Later, when a North Korean delegation visited the U.S., Dr. Kietzman took them to a Sunday morning service at Bel Air Presbyterian Church when the Reagans were in attendance. Along with then-pastor Don Moomaw, he facilitated a brief meeting between the North Koreans and Ronald Reagan.

“I wanted to show them the president attends church,” Kietzman says.

During the same period, Dr. Kietzman also received a call from the North Koreans attempting to reach Jimmy Carter. They were insistent about reaching Carter at 10:00 the next morning. Kietzman called the Carter Center in Atlanta and got a quick response from the ex-president.

“He wanted to know what this is all about,” Dr. Kietzman recalls. “He said, ‘I’ll talk to them, but it can’t be tomorrow at 10:00 in the morning, because I’ll be teaching Sunday school.”

Jimmy Carter in North Korea
Jimmy Carter in North Korea

Arrangements were made for Carter to speak to them the following day, however, which led to Jimmy Carter’s historic visit to North Korea with his wife Rosalynn as representatives of the Carter Center, in a quest to help defuse issues surrounding North Korea’s budding nuclear program – a controversy still alive today.

Beginning in 1946, Dr.
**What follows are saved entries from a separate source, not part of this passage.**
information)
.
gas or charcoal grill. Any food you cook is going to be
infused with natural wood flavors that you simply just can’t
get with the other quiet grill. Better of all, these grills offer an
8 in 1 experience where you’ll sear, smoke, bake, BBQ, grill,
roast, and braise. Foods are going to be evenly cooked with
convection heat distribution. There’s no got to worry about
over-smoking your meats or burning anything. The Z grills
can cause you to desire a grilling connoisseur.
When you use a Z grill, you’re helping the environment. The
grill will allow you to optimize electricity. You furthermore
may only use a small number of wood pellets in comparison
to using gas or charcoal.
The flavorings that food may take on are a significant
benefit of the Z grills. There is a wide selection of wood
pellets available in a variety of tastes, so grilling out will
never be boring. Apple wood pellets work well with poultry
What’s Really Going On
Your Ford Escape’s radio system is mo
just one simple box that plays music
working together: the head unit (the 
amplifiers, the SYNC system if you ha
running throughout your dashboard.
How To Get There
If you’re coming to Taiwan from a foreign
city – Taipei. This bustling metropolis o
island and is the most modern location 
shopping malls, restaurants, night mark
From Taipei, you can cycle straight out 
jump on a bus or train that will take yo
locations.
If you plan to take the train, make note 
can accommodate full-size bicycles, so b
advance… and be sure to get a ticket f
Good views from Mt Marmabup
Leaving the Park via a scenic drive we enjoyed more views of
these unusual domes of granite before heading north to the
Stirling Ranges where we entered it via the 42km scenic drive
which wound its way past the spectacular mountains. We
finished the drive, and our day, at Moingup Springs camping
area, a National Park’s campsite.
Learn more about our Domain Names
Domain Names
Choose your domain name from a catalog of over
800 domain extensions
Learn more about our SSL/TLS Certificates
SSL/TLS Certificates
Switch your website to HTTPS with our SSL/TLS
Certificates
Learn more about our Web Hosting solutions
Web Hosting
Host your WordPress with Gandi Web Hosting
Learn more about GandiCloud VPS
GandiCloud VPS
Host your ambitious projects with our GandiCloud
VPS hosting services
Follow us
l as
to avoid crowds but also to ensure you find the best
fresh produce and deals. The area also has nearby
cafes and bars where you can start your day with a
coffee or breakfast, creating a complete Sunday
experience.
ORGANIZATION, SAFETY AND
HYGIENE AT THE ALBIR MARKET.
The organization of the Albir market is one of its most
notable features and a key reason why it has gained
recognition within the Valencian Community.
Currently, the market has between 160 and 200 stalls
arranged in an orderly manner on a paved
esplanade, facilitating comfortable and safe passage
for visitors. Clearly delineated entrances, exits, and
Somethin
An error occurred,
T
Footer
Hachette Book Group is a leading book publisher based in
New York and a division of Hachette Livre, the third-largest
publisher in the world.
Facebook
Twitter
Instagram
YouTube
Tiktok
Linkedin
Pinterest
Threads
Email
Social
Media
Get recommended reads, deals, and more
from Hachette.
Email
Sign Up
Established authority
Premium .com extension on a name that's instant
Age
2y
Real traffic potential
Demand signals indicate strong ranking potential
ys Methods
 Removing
Kietzman served in Mexico, Peru, and Brazil with Wycliffe Bible Translators and eventually became Wycliffe’s director for North America in the 1970s. He co-founded Wycliffe Associates, and also headed Every Home for Christ.
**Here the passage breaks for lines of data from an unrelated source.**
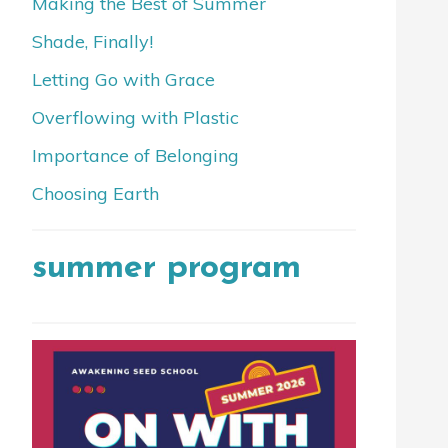
Making the Best of Summer
Shade, Finally!
Letting Go with Grace
Overflowing with Plastic
Importance of Belonging
Choosing Earth
summer program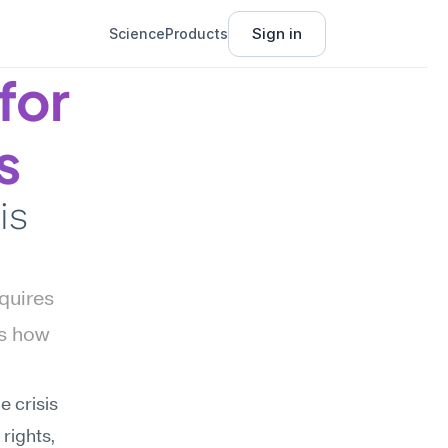
Sign in
Science
Products
or 
s
s 
quires 
s how 
 crisis 
rights, 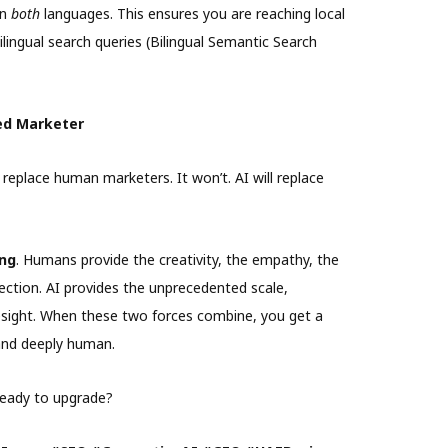
in
both
languages. This ensures you are reaching local
ilingual search queries (Bilingual Semantic Search
ed Marketer
 replace human marketers. It won’t. AI will replace
ng
. Humans provide the creativity, the empathy, the
ection. AI provides the unprecedented scale,
esight. When these two forces combine, you get a
and deeply human.
ready to upgrade?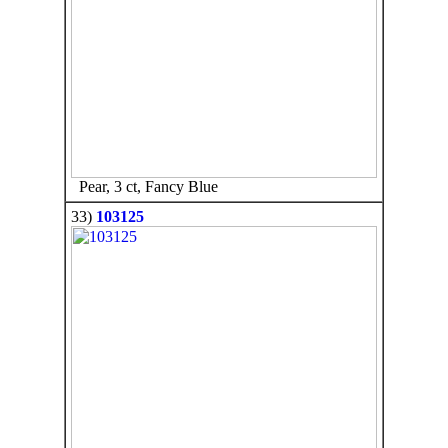
Pear, 3 ct, Fancy Blue
33)
103125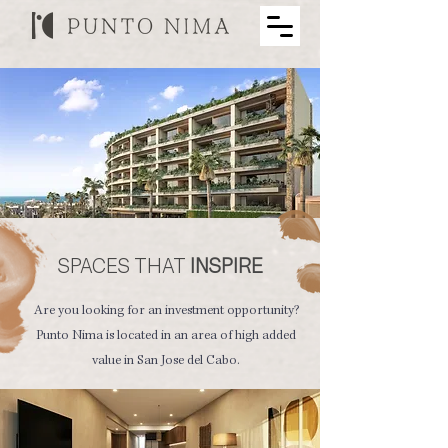
SPACES THAT
INSPIRE
Are you looking for an investment opportunity?
Punto Nima is located in an area of ​​high added
value in San Jose del Cabo.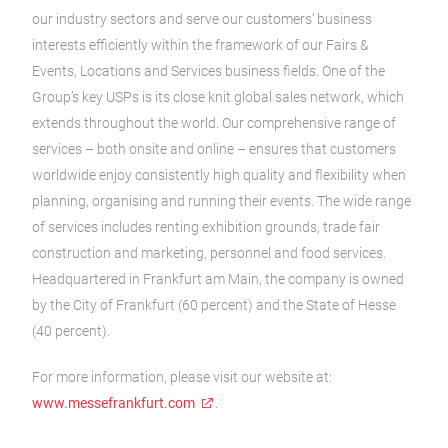
our industry sectors and serve our customers’ business
interests efficiently within the framework of our Fairs &
Events, Locations and Services business fields. One of the
Group’s key USPs is its close knit global sales network, which
extends throughout the world. Our comprehensive range of
services – both onsite and online – ensures that customers
worldwide enjoy consistently high quality and flexibility when
planning, organising and running their events. The wide range
of services includes renting exhibition grounds, trade fair
construction and marketing, personnel and food services.
Headquartered in Frankfurt am Main, the company is owned
by the City of Frankfurt (60 percent) and the State of Hesse
(40 percent).
For more information, please visit our website at:
www.messefrankfurt.com
.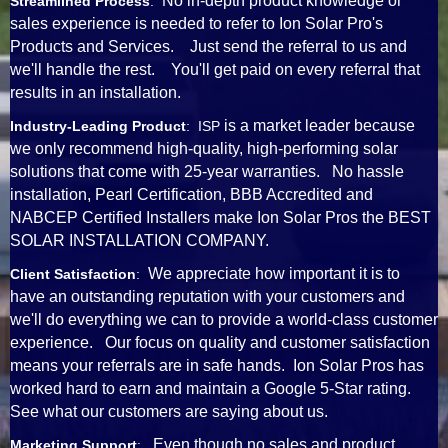
No in-depth product knowledge or
Streamlined Process
:
sales experience is needed to refer to Ion Solar Pro's
Products and Services. Just send the referral to us and
we'll handle the rest. You'll get paid on every referral that
results in an installation.
is a market leader because
Industry-Leading Product
: ISP
we only recommend high-quality, high-performing solar
solutions that come with 25-year warranties. No hassle
installation, Pearl Certification, BBB Accredited and
NABCEP Certified Installers make Ion Solar Pros the BEST
SOLAR INSTALLATION COMPANY.
We appreciate how important it is to
Client Satisfaction
:
have an outstanding reputation with your customers and
we'll do everything we can to provide a world-class customer
experience. Our focus on quality and customer satisfaction
means your referrals are in safe hands. Ion Solar Pros has
worked hard to earn and maintain a Google 5-Star rating.
See what our customers are saying about us.
Even though no sales and product
Marketing Support
: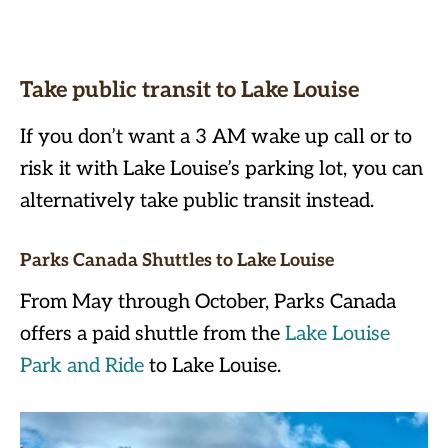
Take public transit to Lake Louise
If you don’t want a 3 AM wake up call or to
risk it with Lake Louise’s parking lot, you can
alternatively take public transit instead.
Parks Canada Shuttles to Lake Louise
From May through October, Parks Canada
offers a paid shuttle from the
Lake Louise
Park and Ride
to Lake Louise.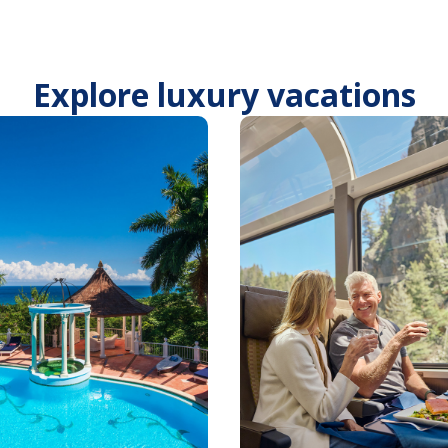
Explore luxury vacations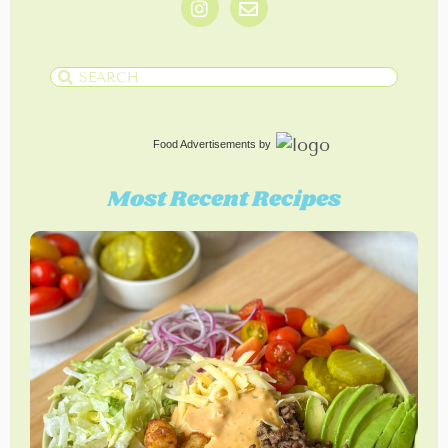
Food Advertisements
by
Most Recent Recipes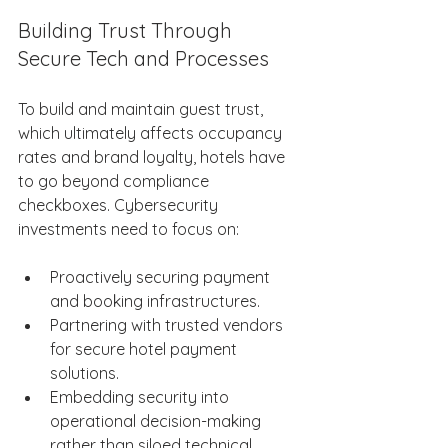
Building Trust Through 
Secure Tech and Processes 
To build and maintain guest trust, 
which ultimately affects occupancy 
rates and brand loyalty, hotels have 
to go beyond compliance 
checkboxes. Cybersecurity 
investments need to focus on: 
Proactively securing payment 
and booking infrastructures. 
Partnering with trusted vendors 
for secure hotel payment 
solutions. 
Embedding security into 
operational decision-making 
rather than siloed technical 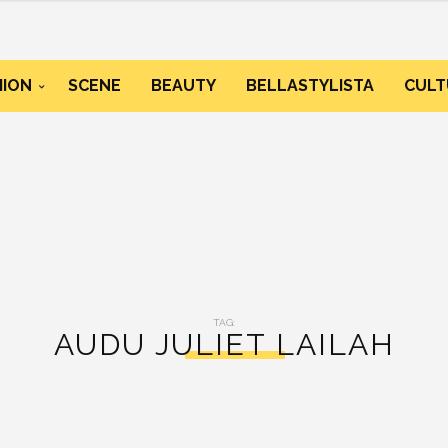
HION
SCENE
BEAUTY
BELLASTYLISTA
CULT
TAG:
AUDU JULIET LAILAH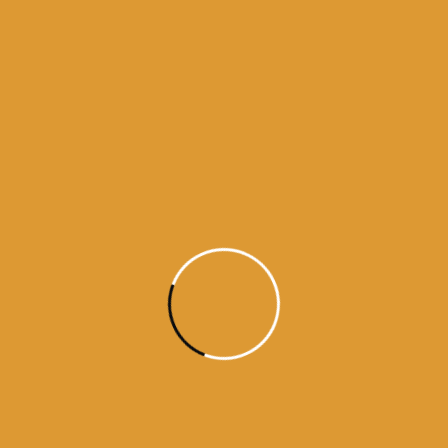
Daily Hukumnama – July 28,
2015
source: sgpc
Read More
Daily Hukamnama
July 27, 2015
Daily Hukumnama – July 27,
2015
source: sgpc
Later, he became a professor at William Carey International University and an elder statesman, facilitating the ministry goals of many Christian organizations.

Now slowing in retirement, he still has a big heart for the Totonaco tribe, a group he’s been assisting for 30 years. “We are a Barnabas to their efforts,” he says. As former president of Latin American Indian Ministries, he helped make resources available for Christian leaders in the group.

His gift of administration was recognized very early, when he was placed in increasingly important leadership roles within Wycliffe.

In these roles he often interacted with William Cameron Townsend, the founder of the organization. “He was a descendant of farmers,” says Kietzman. “What was surprising was his boldness. He could talk to any ambassador or president of a company. But he was never flashy, and never dressed like a diplomat.”

“His technique was always to ask for their help, not with anything difficult, but with something they could easily do, because that would build a friendship.”

Townsend would also invite people to eat with him. “During the meal he’d say, ‘It’s my custom to read from the scripture, because I need my spiritual food.’ So he’d pull out a pocket New Testament and open to John 17 or John 3. And he’d turn to the most important guest and ask if they would mind reading it. So this would always open the conversation to spiritual things.”

During a service leave from Wycliffe in 1973, Dr. Kietzman started Wycliffe Associates and arranged a U.S. tour for Brother Andrew, the Dutch Bible smuggler who was taking Bibles into Eastern Europe at the time.